Let me state the conclusion first. RAG (retrieval-augmented generation) that works in a demo but "answers wrong, runs slow, leaks information" in production isn't because the LLM isn't smart. It's because the "quality of retrieval" is low. RAG's accuracy is decided almost entirely not by the AI model's smarts but by the quality of the "basis (context)" you pass to the AI. Pass a wrong basis, and even the smartest model gets it wrong. Naive RAG that just "puts documents in a vector DB and passes the similarity-search results" falls into insufficient accuracy in production with high probability.
This article, based on my experience running a voice-concierge AI that "structurally eliminated wrong answers about specialized products" with RAG in production, organizes (1) the typical pitfalls where naive RAG fails, (2) the design that raises it to practical quality (with a hybrid-search implementation), and (3) what buyers should demand.
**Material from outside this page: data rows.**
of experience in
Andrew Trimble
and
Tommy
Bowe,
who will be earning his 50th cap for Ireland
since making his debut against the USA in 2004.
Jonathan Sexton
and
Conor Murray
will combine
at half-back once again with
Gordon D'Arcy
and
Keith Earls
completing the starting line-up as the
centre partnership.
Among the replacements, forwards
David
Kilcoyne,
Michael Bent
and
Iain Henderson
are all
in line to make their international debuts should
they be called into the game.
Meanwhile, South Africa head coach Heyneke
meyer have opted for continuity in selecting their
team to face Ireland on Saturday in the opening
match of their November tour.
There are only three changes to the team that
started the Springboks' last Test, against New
For the judgment of whether to adopt RAG itself, see the RAG vs fine-tuning article; for a deeper implementation, see production RAG with pgvector.
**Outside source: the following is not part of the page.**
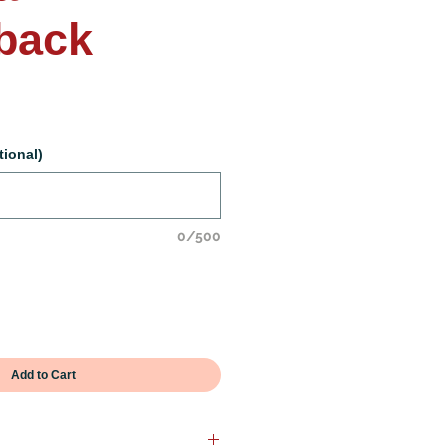
back
tional)
0/500
Add to Cart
1. Why "naive RAG" fails in production
A RAG prototype is astonishingly easy to build. Put documents in a vector DB, vectorize the question, do a similarity search, and pass the hit documents to the LLM — this works "plausibly." The problem is that this naive configuration's accuracy collapses badly when exposed to the diverse questions of production.
Failures happen in fixed places.
| Pitfall | What happens |
|---|---|
| Insufficient search accuracy | Vector similarity alone can't pick up proper nouns, model numbers, or abbreviations, so the basis misses |
| Chunking failure | If document splitting is coarse/fine, the basis is fragmented/diluted |
| Absence of reranking | The top search hits aren't necessarily in "most useful for the answer" order |
| Absence of evaluation | Can't measure accuracy, so there's no way to improve |
| Missing access control | In multi-tenant, another company's documents mix into the results (information leak) |
| Poor freshness management | An old document becomes the basis, contradicting the latest info |
People tend to think "switch the LLM to a smarter model and it'll be fixed," but if the basis is wrong, changing the model won't fix it. What should be fixed is the search layer.
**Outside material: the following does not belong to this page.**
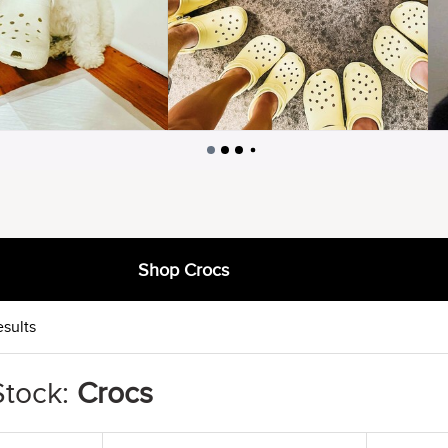
Shop Crocs
esults
Stock:
Crocs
2. Pitfall ①: vector search alone isn't enough → hybrid search
The most common failure is relying on "vector similarity search alone." Vector search is good at finding "semantically near" documents, but weak at exact matching of proper nouns, model numbers, technical terms, and abbreviations. Asked "the specs of model number XR-200," vector search may pick up "another model number with a similar vibe."
The production standard answer is hybrid search — a design that combines vector search (meaning) and keyword/full-text search (exact match) and integrates both results.
Here's an implementation example with PostgreSQL (pgvector). Run vector search and full-text search separately and integrate the rankings with Reciprocal Rank Fusion (RRF). The security point is to build access control (tenant separation) into the search query itself.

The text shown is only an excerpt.